In 1656 a Dutchman named Christian Huygens was the first person to use a pendulum, as a driving device, in clocks.This was the birth of the Grandfather clock, or to use the correct terminology, Long Case clock. The first Long Case Clocks were produced in Britain, after the London clock maker Ahasuerus Fromenteel sent his son to Holland to learn about the use of a pendulum.
For the first 15 years Long Case clock makers struggled to develop a pendulum device capable of keep accurate time. By 1670 an anchor escapement had been developed that, when used in conjunction with a pendulum, allowed great accuracy to be achieved. This development ensured that history would remember Britain as the dominating producer in the world of clock making. Names such as Joseph Knibb, Thomas Tompian, George Graham, and Daniel Quare all come to mind when discussing the history of Long Case Clocks.
The earliest cases were made from oak and were architectural in appearance. Higher quality clocks would be finished with ebony or pearwood. Later cases were made from high quality African mahogany. Today, beautiful examples of what is called "flame mahogany" can also be seen. Early dials were square and made of brass.

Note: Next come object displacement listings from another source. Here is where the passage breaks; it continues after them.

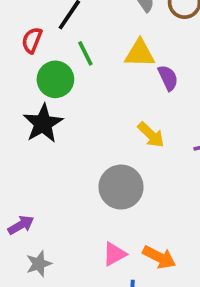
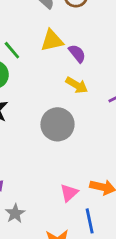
yellow arrow: (151, 135) -> (77, 85), moved
gray circle: (121, 187) -> (58, 124), moved

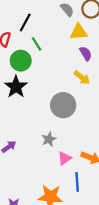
yellow triangle: (52, 41) -> (79, 32), moved
gray star: (15, 213) -> (49, 139), moved

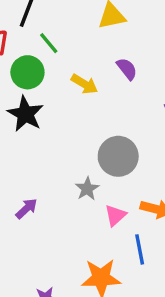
purple semicircle: (86, 54) -> (127, 69), moved
yellow arrow: (82, 78) -> (84, 84), moved
gray circle: (63, 105) -> (118, 156), moved

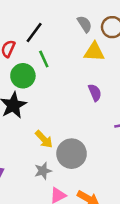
yellow arrow: (84, 84) -> (44, 139), moved

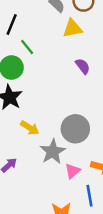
yellow arrow: (44, 139) -> (30, 128), moved
gray star: (43, 171) -> (53, 152), size x1.5

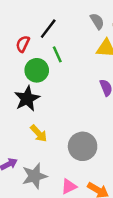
gray star: (53, 152) -> (34, 176), moved

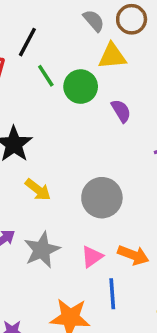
green circle: (37, 70) -> (81, 87), moved

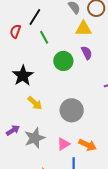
green circle: (81, 87) -> (63, 61), moved
purple semicircle: (121, 111) -> (87, 53), moved

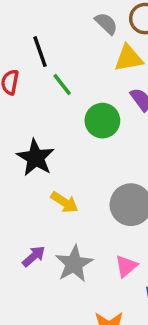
black line: (35, 17) -> (40, 52), turned -42

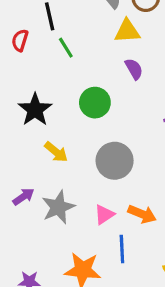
green circle: (102, 121) -> (95, 103), moved

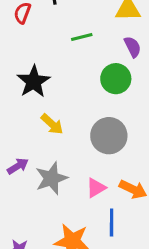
green line: (66, 48) -> (82, 37), moved, turned -75
green circle: (95, 103) -> (116, 79), moved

In 1772 Osborn & Wilson, from Birmingham, introduced the white dial. These early dials had simple decorations, such as birds or strawberries. By 1830 small painted scenes, in the corners and arch, were depicted on dials. When talking about clock history, one can never forget the contribution made to British seafaring by John Harrison. Against all odds, Harrison produced the first sea clock. Which enabled accurate calculations of Longitude which helped Britain become the greatest sea-trading nation during the 19th century. British Long Case clocks were popular until less expensive, American made movements flooded the market at the end of the 1870s. During this time, production of British Long case clocks virtually ceased.